Alright, so I am a grown woman talking about cartoons. And also starting to sound like a self-help book. Still, I remember how much the Little Mermaid changed my life when I was 8 years old, just trying to remember that feeling again. And sometimes, the simpler the better just to get a really good message across. What can I say....there is a reason why people respond positively to simplicity and colors and shapes.......

Here is to a great week in Maputo. Have some comings and goings, but hopefully I can manage to keep it simple and efficient. And although I love the variety of the big city life, am looking forward to getting back to Beira to the streets of sand and the smell of drying fish...

Friday, July 11, 2008

Off to Maputo....again

Well, this afternoon I am heading to Maputo, again. I've been in Beira for almost exactly 2 months and it has flown by. No awkward down times, no moments of boredom, no feelings of loneliness. I can honestly say that I've had just the right amount of work to do.

And I'm ready to go to Maputo, because, tadah, I finished my report....finally, on the study that we did at the end of May. Ok, well its still in revisions with my colleague, but anyways, I've sort of passed it on and am ready to go. Now I just have to get ready for this presentation I have to give at 10AM on Monday!! I think I am mostly ready but just need to brush up on some of the words before I go up there. This one is going to be on the evaluation that we did in April in the south.

So, yes. In my last moments in Beira for almost a month, I woke up early to enjoy Beira. I am going to run to this tiny georgous gallery that I have never been to and see if I can find anything for my mom. Then, I was thinking of walking down the street and buying some shoes for work. Yes, shoes off the street....straight to Beira from the U.S. or Europe.
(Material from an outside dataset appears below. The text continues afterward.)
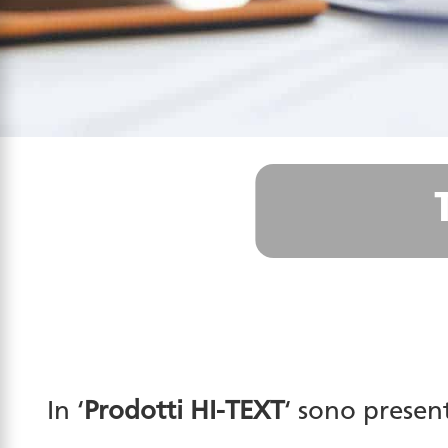
In ‘
Prodotti HI-TEXT
‘ sono present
They are actually really nice. Although my concept of what is in fashion might be terribly off at this point!

Ooops, interruption. A friend is coming to pick me up in half an hour to go to the house of fruits and the deli with nice things like couscous. Ok, well why I am really going to go is to catch a ride for the shoes and the present for my mom.

Let me get back to substance, so the exciting thing about Maputo is that I am presenting our rapid health assessment and then we are also talking about the concept of the project on a greater scale. We will discuss our second phase interventions and how this can be managed in the next five years and funded....and yeah if this project can be taken to the national scale. Its all pretty exciting and hey, I guess I'm sort of this intern groupie, but still, its fun to see what happens. As I go further along, I am not really sure if I believe in the project and if it will work, but as the big guy says, if it doesn't work, it was still worth a shot. Still having doubts....but you never know until you actually experience it.

I know I am being ambiguous but thats because I don't want to name call on my blog and talk bad about things until I am sure.....

One thing on my mind this week. My roommate and I were discussing how, it is totally normal nowadays for use to be sitting in a room full of people that are HIV+ and not even think twice. I think when I was in the states I might have met a total of 10HIV+ people that were out about the issue. What is everyone else's experience with this? Just out of curiousity....

Talk about how much things can change in terms of how you think and experience life....in just a few years....

I'll be back to post once in Maputo and reunited with the other half of my brain in Mozambique, EMS!